DOV-102,677

Legal status
- Legal status: US: Investigational New Drug;

Identifiers
- IUPAC name (1S,5R)-1-(3,4-dichlorophenyl)-3-azabicyclo[3.1.0]hexane;
- CAS Number: 410074-75-8;
- PubChem CID: 11637190;
- ChemSpider: 9811932;
- UNII: NS8NWQ6NF4;
- ChEMBL: ChEMBL488638;
- CompTox Dashboard (EPA): DTXSID50469820 ;

Chemical and physical data
- Formula: C_{11}H_{11}Cl_{2}N
- Molar mass: 228.12 g·mol^{−1}
- 3D model (JSmol): Interactive image;
- SMILES C1[C@@H]2[C@]1(CNC2)C3=CC(=C(C=C3)Cl)Cl;
- InChI InChI=1S/C11H11Cl2N/c12-9-2-1-7(3-10(9)13)11-4-8(11)5-14-6-11/h1-3,8,14H,4-6H2/t8-,11+/m0/s1; Key:BSMNRYCSBFHEMQ-GZMMTYOYSA-N;

= DOV-102,677 =

Chemical compound

DOV-102,677 is a psychoactive drug being developed by Merck and is currently in clinical trials. It is a triple reuptake inhibitor (TRI), or serotonin-norepinephrine-dopamine reuptake inhibitor (SNDRI). It is the (−)-enantiomer of DOV-216,303, and its (+)-enantiomer is DOV-21,947 (amitifadine).

Instead of being developed for depression, DOV-102,677 is being developed for the treatment of alcoholism.

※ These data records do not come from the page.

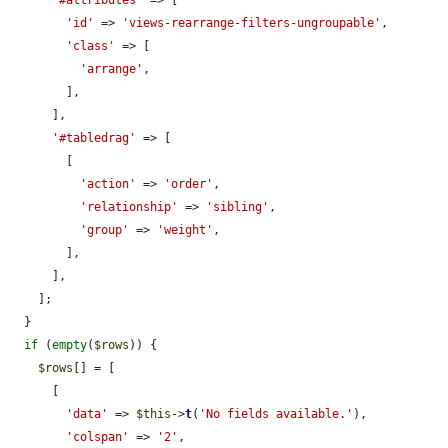
'#attributes'
 => [

'id'
 => 
'views-rearrange-filters-ungroupable'
,

'class'
 => [

'arrange'
,

        ],

      ],

'#tabledrag'
 => [

        [

'action'
 => 
'order'
,

'relationship'
 => 
'sibling'
,

'group'
 => 
'weight'
,

        ],

      ],

    ];

  }

if
 (
empty
(
$rows
)) {

$rows
[] = [

      [

'data'
 => 
$this
->
t
(
'No fields available.'
),

'colspan'
 => 
'2'
,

IC_{50} values for the SERT, NET and DAT are 129 nM, 103 nM, and 133 nM.

DOV stereochemistry

| Compound | Uptake |  |  | Binding |  |  |
| 5-HT | NE | DA | SERT | NET | DAT |
| DOV-216,303 | 14 | 20 | 78 | 190 | 380 | 190 |
| Amitifadine | 12 | 23 | 96 | 100 | 260 | 210 |
| DOV-102,677 | 130 | 100 | 130 | 740 | 1000 | 220 |

DOV-102,677 (20 mg/kg IP) increased extracellular levels of dopamine and serotonin in the prefrontal cortex to 320% and 280% above baseline 100 min after administration. Dopamine levels were stably increased for the duration (240 min) of the study, but serotonin levels declined to baseline by 200 min after administration. Norepinephrine levels increased linearly to a maximum of 348% at 240 min post-dosing.